第73話 私は日向さんの恋人


 朝目覚めると日向さんはすでに起きていて、私を見つめて微笑んでいた。


「日向しゃん……おはようございましゅ……」


「ふふっ。おはよ、雫」


 夢見心地で、日向さんの胸へと擦り寄った。

 柔らかい感触と温かさ。日向さんのいい匂いに包まれて、幸せを感じる。


「昨日はすっごく可愛かったよ。色んな雫を知れて嬉しい」


「昨日……」


 そういえば……昨日の夜はあんなことをして……こんなことをして…………


「ふぇっ!!!? わ、忘れて下さい!! あれ? 今何時……きゃーー!!? ど、どうしよう寝すぎて……急いでご飯とお弁当を作ってきま── 」


 わけも分からず混乱していると、日向さんが優しく抱き寄せてキスをして下さった。

 一瞬にして、頭の中がフワフワしてしまう。

 恋とはいけない麻薬である。


「あんなにしちゃったんだもの。疲れて起きれなかったんだよ。昼過ぎには仕事終わるからお弁当いらないし、朝はコンビニで買うからゆっくりしよ?」


「ご、ごめんなさい……では……もう少しだけこうしていてもいいですか?」


「うん、苦しくない?」


「……幸せな苦しみですから」


 朝から幸せいっぱいな一日。

 こういう日は、私の箍が外れてしまう。



 ◇  ◇  ◇  ◇

 


「雫……そろそろ準備しないと……」


「嫌です……行かないで下さい……」


「ふふっ、嬉しい。私も今日はこうしていたいなぁ……」


 止め処なく溢れる好きな気持ち。

 ただ一緒に触れ合っているだけで幸せ。


「今日はどんなお仕事なんですか?」


「んー……写真撮って取材受けて終わりかにゃ」


 私の髪の毛を指先でくるくる巻いて可愛がってくださる日向さん。

 その指に擦り寄る私。

 もっと触れていたい。もっと触れてほしい。


「……ついて行っては駄目ですか?」


 困らせるって分かってるのに言ってしまう。

 どうしよう、好きが止まらないよ……


「その言葉……ずっと待ってたんだよ? 私だって……雫が一緒にいてくれれば幸せなんだから」


「迷惑では……ないですか?」


「一緒にいて。
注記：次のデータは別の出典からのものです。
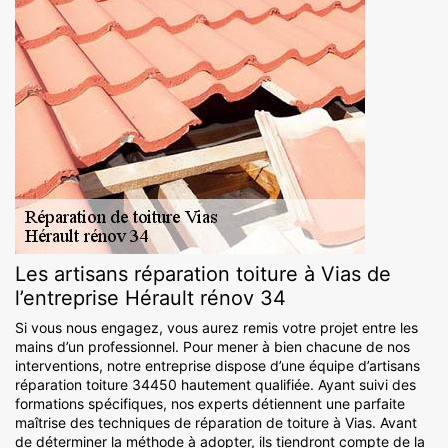
Les artisans réparation toiture à Vias de
l’entreprise Hérault rénov 34
Si vous nous engagez, vous aurez remis votre projet entre les
mains d’un professionnel. Pour mener à bien chacune de nos
interventions, notre entreprise dispose d’une équipe d’artisans
réparation toiture 34450 hautement qualifiée. Ayant suivi des
formations spécifiques, nos experts détiennent une parfaite
maîtrise des techniques de réparation de toiture à Vias. Avant
de déterminer la méthode à adopter, ils tiendront compte de la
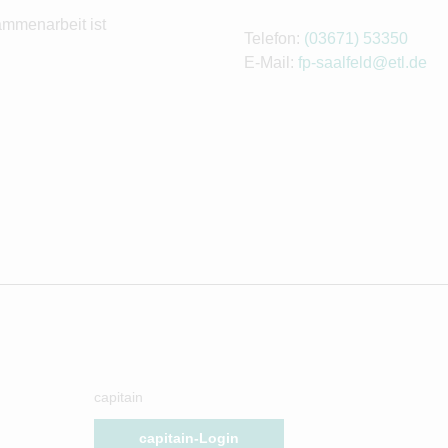
ammenarbeit ist
Telefon:
(03671) 53350
E-Mail:
fp-saalfeld@etl.de
capitain
capitain-Login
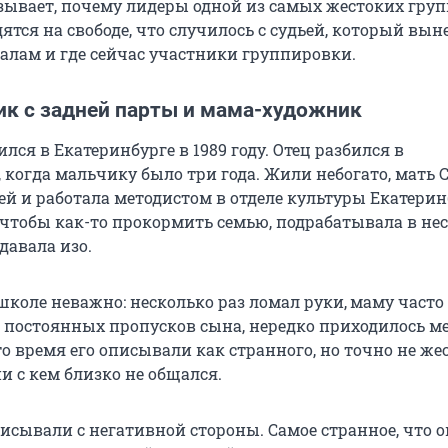
зывает, почему лидеры одной из самых жестоких гру
ятся на свободе, что случилось с судьей, который вын
алам и где сейчас участники группировки.
ик с задней парты и мама-художник
лся в Екатеринбурге в 1989 году. Отец разбился в
 когда мальчику было три года. Жили небогато, мать 
й и работала методистом в отделе культуры Екатери
 чтобы как-то прокормить семью, подрабатывала в не
давала изо.
школе неважно: несколько раз ломал руки,
маму часто
 постоянных пропусков сына, нередко приходилось м
то время его описывали как странного, но точно не же
ни с кем близко не общался.
исывали с негативной стороны. Самое странное, что о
私からのお願い」


 どちらからともなくキスをして、頬を重ねて抱き合った。



 ◇  ◇  ◇  ◇



「ふふっ、雫と出勤なんて夢みたい」


「ごめんなさい、私の我儘で……」


「全然。今日はずっと一緒にいようね」


 信号待ちの時間はキスをして、運転中は日向さんの膝の上に頭を乗せて日向さんの顔を見つめる。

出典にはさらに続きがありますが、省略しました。